→ Work required:
All that is wanted is the exact text of each line from the one with "Look at this image. right" to the close of the listing, ends included.
BEGIN
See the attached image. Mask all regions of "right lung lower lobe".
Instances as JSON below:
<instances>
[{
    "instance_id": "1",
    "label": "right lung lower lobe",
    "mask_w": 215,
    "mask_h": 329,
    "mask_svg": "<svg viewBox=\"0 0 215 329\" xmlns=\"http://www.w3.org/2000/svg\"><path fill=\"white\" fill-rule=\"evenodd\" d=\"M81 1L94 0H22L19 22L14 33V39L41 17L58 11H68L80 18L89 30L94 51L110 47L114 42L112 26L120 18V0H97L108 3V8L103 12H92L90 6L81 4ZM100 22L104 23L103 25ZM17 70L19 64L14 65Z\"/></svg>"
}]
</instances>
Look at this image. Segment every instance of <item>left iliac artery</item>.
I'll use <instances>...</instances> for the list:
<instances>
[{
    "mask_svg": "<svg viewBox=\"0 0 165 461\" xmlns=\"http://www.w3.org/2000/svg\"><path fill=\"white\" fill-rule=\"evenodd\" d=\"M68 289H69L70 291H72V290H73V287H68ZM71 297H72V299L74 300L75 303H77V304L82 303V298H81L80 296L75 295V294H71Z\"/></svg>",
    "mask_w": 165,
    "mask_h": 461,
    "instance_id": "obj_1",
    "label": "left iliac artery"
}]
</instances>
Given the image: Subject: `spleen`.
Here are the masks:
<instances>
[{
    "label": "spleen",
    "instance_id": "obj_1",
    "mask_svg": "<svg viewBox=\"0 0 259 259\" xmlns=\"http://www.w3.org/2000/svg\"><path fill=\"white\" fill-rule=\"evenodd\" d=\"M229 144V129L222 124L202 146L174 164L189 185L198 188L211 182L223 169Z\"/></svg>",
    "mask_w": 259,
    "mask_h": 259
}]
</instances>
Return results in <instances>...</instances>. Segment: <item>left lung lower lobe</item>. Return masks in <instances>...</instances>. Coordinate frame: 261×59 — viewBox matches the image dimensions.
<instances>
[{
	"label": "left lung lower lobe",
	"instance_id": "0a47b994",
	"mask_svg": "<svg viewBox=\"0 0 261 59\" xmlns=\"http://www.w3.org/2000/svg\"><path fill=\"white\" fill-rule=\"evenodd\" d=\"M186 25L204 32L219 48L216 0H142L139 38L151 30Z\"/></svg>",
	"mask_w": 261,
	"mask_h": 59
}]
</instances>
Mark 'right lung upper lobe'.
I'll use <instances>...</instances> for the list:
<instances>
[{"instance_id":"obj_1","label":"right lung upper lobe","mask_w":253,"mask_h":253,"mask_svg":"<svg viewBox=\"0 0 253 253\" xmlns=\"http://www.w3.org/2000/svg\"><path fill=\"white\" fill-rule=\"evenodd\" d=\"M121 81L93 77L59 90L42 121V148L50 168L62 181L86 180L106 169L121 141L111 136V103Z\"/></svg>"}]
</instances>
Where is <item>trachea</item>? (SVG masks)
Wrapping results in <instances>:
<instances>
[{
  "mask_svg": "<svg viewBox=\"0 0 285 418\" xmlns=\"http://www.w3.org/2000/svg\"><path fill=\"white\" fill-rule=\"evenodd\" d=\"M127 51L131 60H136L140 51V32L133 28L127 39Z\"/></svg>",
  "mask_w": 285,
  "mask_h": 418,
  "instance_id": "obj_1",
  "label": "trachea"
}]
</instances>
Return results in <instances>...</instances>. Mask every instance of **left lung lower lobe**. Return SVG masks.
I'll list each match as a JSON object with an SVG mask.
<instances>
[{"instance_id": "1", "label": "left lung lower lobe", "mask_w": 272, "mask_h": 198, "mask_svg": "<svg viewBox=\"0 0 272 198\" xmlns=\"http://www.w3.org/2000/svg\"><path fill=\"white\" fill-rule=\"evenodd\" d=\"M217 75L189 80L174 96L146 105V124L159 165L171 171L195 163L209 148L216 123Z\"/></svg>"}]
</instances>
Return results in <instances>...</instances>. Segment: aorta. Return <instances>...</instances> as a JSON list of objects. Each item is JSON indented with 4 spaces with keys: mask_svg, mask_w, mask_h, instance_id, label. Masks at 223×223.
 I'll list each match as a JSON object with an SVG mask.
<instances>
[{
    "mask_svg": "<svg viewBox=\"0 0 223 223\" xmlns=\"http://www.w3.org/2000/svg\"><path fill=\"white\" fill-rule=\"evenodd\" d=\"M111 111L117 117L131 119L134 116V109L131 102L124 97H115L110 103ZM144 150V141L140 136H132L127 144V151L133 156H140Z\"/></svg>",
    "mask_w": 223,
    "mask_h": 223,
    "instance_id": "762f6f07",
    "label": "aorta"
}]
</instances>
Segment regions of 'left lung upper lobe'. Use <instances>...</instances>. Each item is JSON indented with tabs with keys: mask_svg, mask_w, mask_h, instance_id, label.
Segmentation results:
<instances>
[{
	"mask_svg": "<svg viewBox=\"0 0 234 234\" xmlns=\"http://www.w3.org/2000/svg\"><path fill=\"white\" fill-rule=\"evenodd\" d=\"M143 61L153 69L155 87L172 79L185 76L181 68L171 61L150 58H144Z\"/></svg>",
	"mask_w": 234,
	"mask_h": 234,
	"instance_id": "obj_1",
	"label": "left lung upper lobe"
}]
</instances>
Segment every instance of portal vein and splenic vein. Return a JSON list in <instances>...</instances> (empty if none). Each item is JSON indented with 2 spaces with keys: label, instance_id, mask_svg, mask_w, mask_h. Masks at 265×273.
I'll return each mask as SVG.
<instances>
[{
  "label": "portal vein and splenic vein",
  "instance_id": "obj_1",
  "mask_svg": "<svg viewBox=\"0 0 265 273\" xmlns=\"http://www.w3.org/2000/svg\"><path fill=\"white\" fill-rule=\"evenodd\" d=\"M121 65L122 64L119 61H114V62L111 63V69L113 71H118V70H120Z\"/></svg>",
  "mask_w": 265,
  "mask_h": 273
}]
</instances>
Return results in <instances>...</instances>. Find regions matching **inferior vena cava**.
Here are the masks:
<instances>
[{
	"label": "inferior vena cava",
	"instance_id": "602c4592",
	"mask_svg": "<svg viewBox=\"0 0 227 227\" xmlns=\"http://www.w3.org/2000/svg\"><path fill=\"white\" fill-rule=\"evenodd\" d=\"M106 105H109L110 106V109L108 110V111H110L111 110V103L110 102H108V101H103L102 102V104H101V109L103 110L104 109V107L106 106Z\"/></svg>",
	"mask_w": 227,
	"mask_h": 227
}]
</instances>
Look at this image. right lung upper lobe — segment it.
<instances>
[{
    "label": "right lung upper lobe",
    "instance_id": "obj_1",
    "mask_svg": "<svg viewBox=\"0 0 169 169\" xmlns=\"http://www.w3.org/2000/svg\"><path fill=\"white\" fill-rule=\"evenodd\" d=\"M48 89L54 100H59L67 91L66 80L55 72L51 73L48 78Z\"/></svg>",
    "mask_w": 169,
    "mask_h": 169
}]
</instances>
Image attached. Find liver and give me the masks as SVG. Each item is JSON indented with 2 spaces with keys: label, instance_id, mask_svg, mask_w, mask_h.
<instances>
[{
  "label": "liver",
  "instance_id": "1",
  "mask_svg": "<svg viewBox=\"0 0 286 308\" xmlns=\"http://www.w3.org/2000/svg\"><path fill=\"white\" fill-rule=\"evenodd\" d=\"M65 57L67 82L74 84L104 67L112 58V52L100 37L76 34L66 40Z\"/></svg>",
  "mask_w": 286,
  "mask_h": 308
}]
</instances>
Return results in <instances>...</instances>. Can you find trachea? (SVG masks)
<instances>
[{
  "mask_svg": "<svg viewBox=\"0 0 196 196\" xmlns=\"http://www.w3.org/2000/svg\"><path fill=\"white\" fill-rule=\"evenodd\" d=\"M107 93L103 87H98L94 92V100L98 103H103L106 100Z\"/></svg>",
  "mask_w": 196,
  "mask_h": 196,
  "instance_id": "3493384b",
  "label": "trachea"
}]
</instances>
END
→ Output for this task:
Look at this image. right lung upper lobe — segment it.
<instances>
[{
    "label": "right lung upper lobe",
    "instance_id": "obj_1",
    "mask_svg": "<svg viewBox=\"0 0 169 169\" xmlns=\"http://www.w3.org/2000/svg\"><path fill=\"white\" fill-rule=\"evenodd\" d=\"M48 89L54 100H59L67 91L66 80L55 72L51 73L48 78Z\"/></svg>",
    "mask_w": 169,
    "mask_h": 169
}]
</instances>
Image attached. Find liver and give me the masks as SVG. Each item is JSON indented with 2 spaces with keys: label, instance_id, mask_svg, mask_w, mask_h.
<instances>
[{
  "label": "liver",
  "instance_id": "1",
  "mask_svg": "<svg viewBox=\"0 0 286 308\" xmlns=\"http://www.w3.org/2000/svg\"><path fill=\"white\" fill-rule=\"evenodd\" d=\"M65 57L67 82L74 84L104 67L112 58V52L100 37L76 34L66 40Z\"/></svg>",
  "mask_w": 286,
  "mask_h": 308
}]
</instances>
Return results in <instances>...</instances>. Can you find trachea? (SVG masks)
<instances>
[{
  "mask_svg": "<svg viewBox=\"0 0 196 196\" xmlns=\"http://www.w3.org/2000/svg\"><path fill=\"white\" fill-rule=\"evenodd\" d=\"M107 93L103 87H98L94 92V100L98 103H103L106 100Z\"/></svg>",
  "mask_w": 196,
  "mask_h": 196,
  "instance_id": "3493384b",
  "label": "trachea"
}]
</instances>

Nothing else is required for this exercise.